⟨

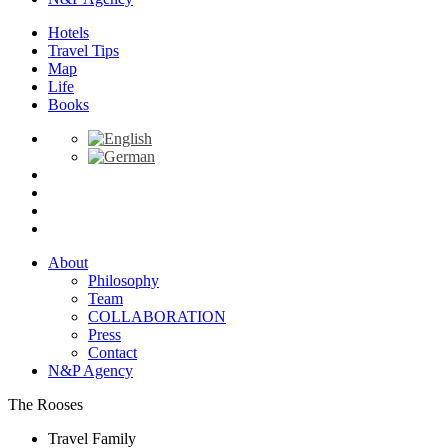
Hotels
Travel Tips
Map
Life
Books
About
Philosophy
Team
COLLABORATION
Press
Contact
N&P Agency
The Rooses
Travel Family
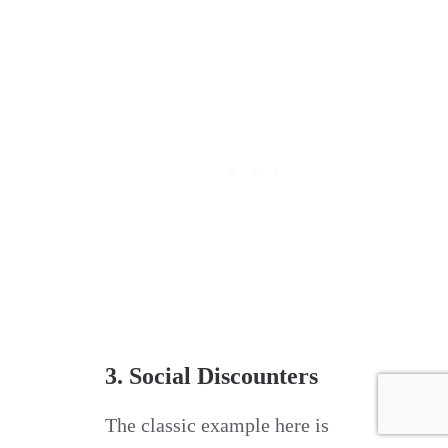
3. Social Discounters
The classic example here is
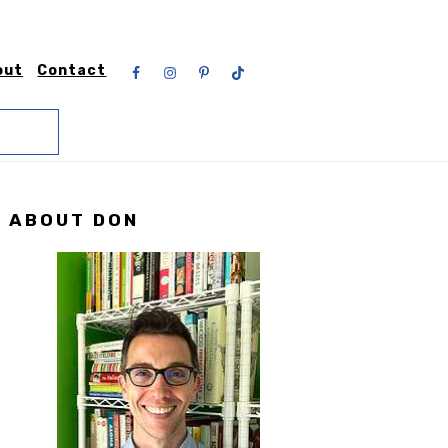
Nav
out
Contact
Social
Menu
Primary
ABOUT DON
Sidebar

⟩

TASK DESCRIPTION →
Please output the material above unchanged, apart from removing the pictures.

SOLUTION FOR THIS PROBLEM →
Hotels
Travel Tips
Map
Life
Books
About
Philosophy
Team
COLLABORATION
Press
Contact
N&P Agency
The Rooses
Travel Family
3. Social Discounters
The classic example here is
Nav
out
Contact
Social
Menu
Primary
ABOUT DON
Sidebar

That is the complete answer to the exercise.